Coconut rice pudding
3 cups water
1 cup basmati rice
1 cup plus 2 tablespoons sugar
2 large eggs
2 large egg yolks
3 tablespoons cornstarch
4 teaspoons vanilla extract
1 1/2 cups whole milk
1 cup canned unsweetened coconut milk*
1 teaspoon salt
1 cup shredded coconut, toasted
1 cup whipping cream
Macaroon crumble
1 1/2 cups sweetened flaked coconut
2/3 cup all purpose flour
1/2 cup (packed) golden brown sugar
1/4 cup sugar
3/4 teaspoon salt
4 1/2 tablespoons chilled unsalted butter, diced
2 cups chopped peeled fresh pineapple
1 cup chopped peeled pitted fresh mango

Steps:

  • For rice pudding:
  • Bring 3 cups water to boil in heavy medium saucepan. Add rice; reduce heat to medium and simmer uncovered until very tender, about 18 minutes. Drain if necessary. Whisk 1/2 cup plus 1 tablespoon sugar, eggs, egg yolks, cornstarch, and vanilla in large bowl to combine. Bring whole milk, coconut milk, remaining 1/2 cup plus 1 tablespoon sugar, and salt to boil in heavy medium saucepan. Pour over sugar-egg mixture, whisking constantly. Strain mixture back into saucepan and bring to boil over medium heat. Whisk gently until slightly thickened. Remove from heat. Fold in cooked rice and coconut. Pour into bowl, pressing plastic wrap onto surface, and refrigerate until cold, about 4 hours. (Can be prepared up to 1 day ahead. Keep refrigerated.) Stir in cream.
  • For macaroon crumble:
  • Preheat oven to 350°F. Line large rimmed baking sheet with parchment paper. Toss coconut, flour, both sugars, and salt in large bowl to combine. Using fingertips, rub butter into mixture until clumps form. Spread mixture on baking sheet, patting down slightly. Bake until golden brown, about 20 minutes. Cool. Break crumble into bite-size pieces.
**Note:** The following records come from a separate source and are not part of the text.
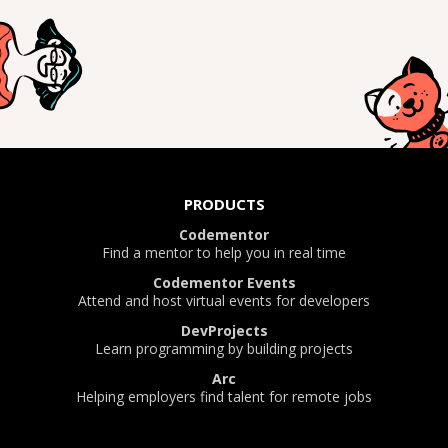
PRODUCTS
Codementor
Find a mentor to help you in real time
Codementor Events
Attend and host virtual events for developers
DevProjects
Learn programming by building projects
Arc
Helping employers find talent for remote jobs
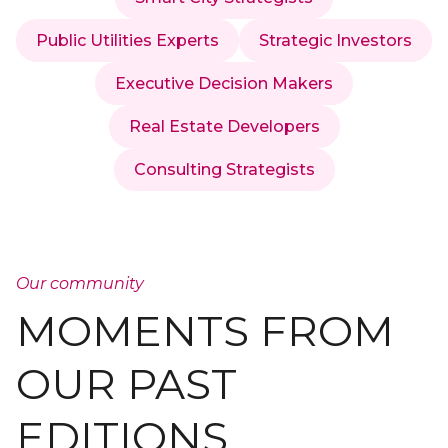
Public Utilities Experts
Strategic Investors
Executive Decision Makers
Real Estate Developers
Consulting Strategists
Our community
MOMENTS FROM
OUR PAST
EDITIONS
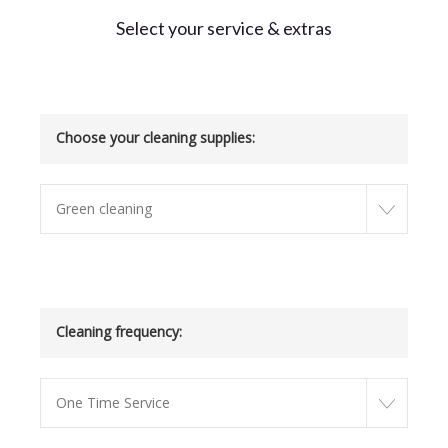
Select your service & extras
Choose your cleaning supplies:
Green cleaning
Cleaning frequency:
One Time Service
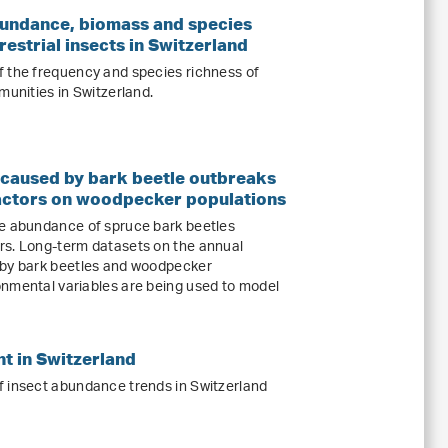
undance, biomass and species
restrial insects in Switzerland
f the frequency and species richness of
munities in Switzerland.
 caused by bark beetle outbreaks
actors on woodpecker populations
he abundance of spruce bark beetles
rs. Long-term datasets on the annual
 by bark beetles and woodpecker
nmental variables are being used to model
t in Switzerland
f insect abundance trends in Switzerland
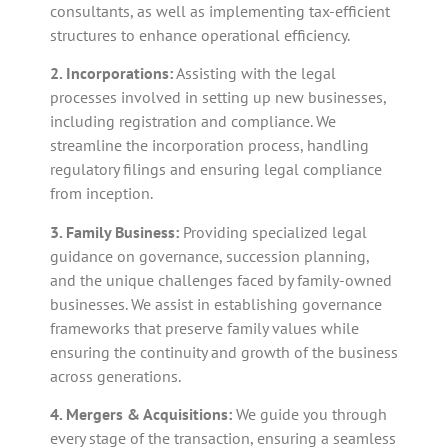
consultants, as well as implementing tax-efficient
structures to enhance operational efficiency.
2. Incorporations:
Assisting with the legal
processes involved in setting up new businesses,
including registration and compliance. We
streamline the incorporation process, handling
regulatory filings and ensuring legal compliance
from inception.
3. Family Business:
Providing specialized legal
guidance on governance, succession planning,
and the unique challenges faced by family-owned
businesses. We assist in establishing governance
frameworks that preserve family values while
ensuring the continuity and growth of the business
across generations.
4. Mergers & Acquisitions:
We guide you through
every stage of the transaction, ensuring a seamless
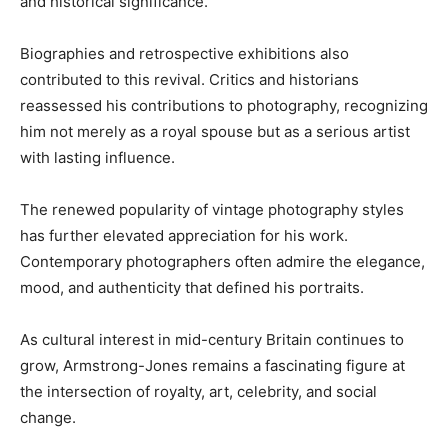
and historical significance.
Biographies and retrospective exhibitions also
contributed to this revival. Critics and historians
reassessed his contributions to photography, recognizing
him not merely as a royal spouse but as a serious artist
with lasting influence.
The renewed popularity of vintage photography styles
has further elevated appreciation for his work.
Contemporary photographers often admire the elegance,
mood, and authenticity that defined his portraits.
As cultural interest in mid-century Britain continues to
grow, Armstrong-Jones remains a fascinating figure at
the intersection of royalty, art, celebrity, and social
change.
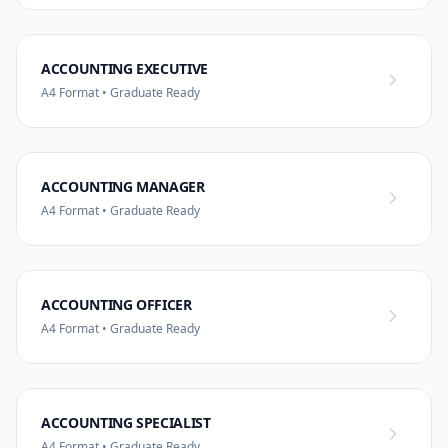
ACCOUNTING EXECUTIVE
A4 Format • Graduate Ready
ACCOUNTING MANAGER
A4 Format • Graduate Ready
ACCOUNTING OFFICER
A4 Format • Graduate Ready
ACCOUNTING SPECIALIST
A4 Format • Graduate Ready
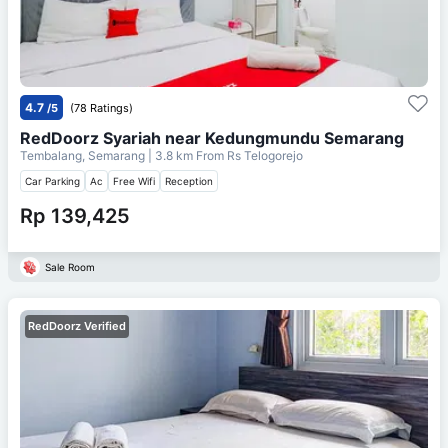
4.7
/5
(78 Ratings)
RedDoorz Syariah near Kedungmundu Semarang
Tembalang, Semarang
| 3.8 km From
Rs Telogorejo
Car Parking
Ac
Free Wifi
Reception
Rp 139,425
Sale Room
RedDoorz Verified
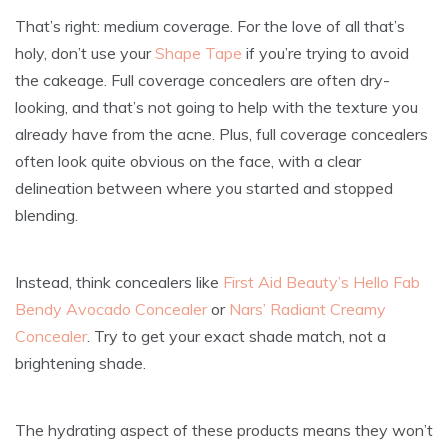
That’s right: medium coverage. For the love of all that’s
holy, don’t use your
Shape Tape
if you’re trying to avoid
the cakeage. Full coverage concealers are often dry-
looking, and that’s not going to help with the texture you
already have from the acne. Plus, full coverage concealers
often look quite obvious on the face, with a clear
delineation between where you started and stopped
blending.
Instead, think concealers like
First Aid Beauty’s Hello Fab
Bendy Avocado Concealer
or
Nars’ Radiant Creamy
Concealer
. Try to get your exact shade match, not a
brightening shade.
The hydrating aspect of these products means they won’t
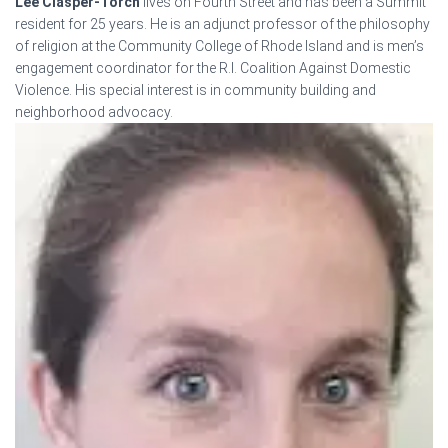
Lee Clasper-Torch
lives on Fourth Street and has been a Summit
resident for 25 years. He is an adjunct professor of the philosophy
of religion at the Community College of Rhode Island and is men’s
engagement coordinator for the R.I. Coalition Against Domestic
Violence. His special interest is in community building and
neighborhood advocacy.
  • Toss pineapple and mango in bowl to combine. Spoon 1/4 cup rice pudding into each of 6 wineglasses. Top each with 1/4 cup fruit mixture. Sprinkle each with 2 tablespoons macaroon crumble. Repeat with remaining pudding and fruit mixture (reserve remaining pudding for another use). Sprinkle each parfait with 2 tablespoons macaroon crumble and serve.
  • Unsweetened coconut milk is available at Indian, Southeast Asian, and Latin American markets and many supermarkets.